Here are some facts about the mountaineering side of Nepal tourism that are real eye openers. A total of 48 mountain climbing expeditions came to Nepal in 1979 and the total royalty earned from them was Rs. 577,000. In 2001, 112 mountain climbing expeditions arrived, from whom the government earned royalties of Rs. 127 million, an increase of over 220% over 1979. Was the increased number of mountain climbing expeditions only responsible for this? No. Royalty fees had also gone up too, and most importantly (a shocker, if ever there was one!), one U.S. dollar was only worth 11.90 Nepali rupees then! In 2001, it was worth 74.65 Nepali rupees. Now, of course, it’s 100, more or less, and the number of expeditions every year has reached 120 on average, with royalty earnings being about 3.5 million U.S. dollars annually. The lion’s share of royalties comes from Everest expeditions.

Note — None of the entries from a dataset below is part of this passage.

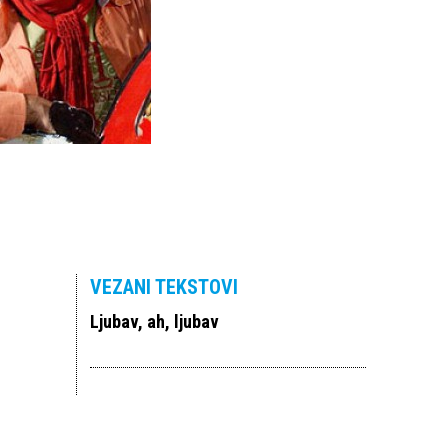
VEZANI TEKSTOVI
Ljubav, ah, ljubav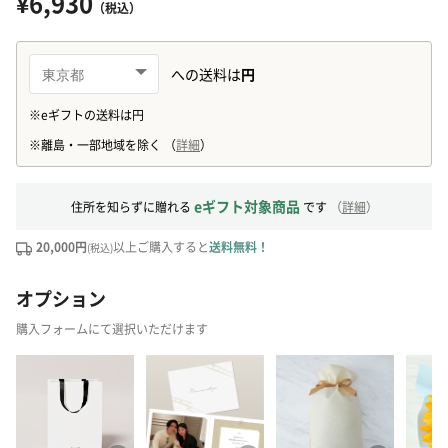
¥6,930
（税込）
eギフト対象商品
住所を知らずに贈れる
です
（
詳細
）
20,000円
以上ご購入すると
送料無料！
(税込)
オプション
購入フォームにて選択いただけます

Another very interesting fact is that royalties actually make up only a small part of the total income from mountain climbing expeditions. In 2011, 806 climbers paid USD 3.14 million as royalty to the Nepal government for mountain climbing, while they spent USD 11.78 million on other expenses The latter included staff and porter wages, along with high altitude incentives; accommodations and food; kitchen and camping equipment; local charges and fees; insurance; local air and surface transport; etc. Here, it should be noted that the above figures are aside from the earnings of Nepal Mountaineering Association, which has the authority to issue permits for climbing 33 peaks. Whichever way you look at it, it’s a fact that mountain climbing expeditions spend about 3.75 times more on other things than on royalty alone. Now, here’s another fact that should be taken into account. While the average income/capita for mountain climbers was USD 14,619.30 in 2011, the national average tourism income/capita in the same year was only USD 500.9.
Therefore, it must be accepted that mountain climbing expeditions have a big role to play in Nepal tourism. Not only because mountain climber per capita income is way higher, but also because a lot of money is spent on the local economy of the sites the expeditions are going to. I don’t know how true this is, but somebody once told me that international NGOs came to the conclusion a long time back that the Sherpa people did not need any more of aid and such things since they had already become pretty prosperous through mountain tourism. However, according to Tshering Gyaltsen Sherpa, an entrepreneur known for his pioneering work in developing communications in the high Himalayan region, and establishing the world’s highest internet café, there are many Sherpas who face hardships. This is primarily due to the exorbitant prices of daily necessities in high altitude areas. Whatever the case may be, there is no doubting that the locals of the Himalayan region have benefited tremendously from mountain tourism.
And, it is not only mountain climbing expeditions that have done so; the trekking expeditions are equally to be thanked for their contribution, and why shouldn’t they? After all, trekking in Nepal is famed worldwide. For instance, the Annapurna Circuit Trek has been reported to be one of the best 12 walks in the whole wide world according to the U.S. Travel magazine. Similarly, the Everest Base Camp Trek has been recommended by the U.K. Observer as one of the top 20 journeys of a lifetime. Indeed, trekking in Nepal is one of the most popular activities for all people seeking adventure tourism, and this is really good for the development of the local economies in the country since most of the money spent goes towards the local people running eateries, lodgings, and so forth. Now, efforts are being made to develop adventure sports like paragliding, canyoning, bungy jumping, etc., all of which are mountain based activities. In fact, Nepal is already regarded as the world’s fifth best paragliding destination, and the fourth to conduct bungy jumping professionally. Oh yes, Nepal tourism is rife with the spirit of adventure, whether it be mountain climbing, trekking, or adventure sports, with the common factor between them being the high mountains of the country.
Whatever activity you prefer, you can be sure about an experience of a lifetime, and also that your money is going to the right places, that is, towards the enhancement of living standards of the locals of the Himalayan region. Most certainly, mountain tourism at its best is what we say!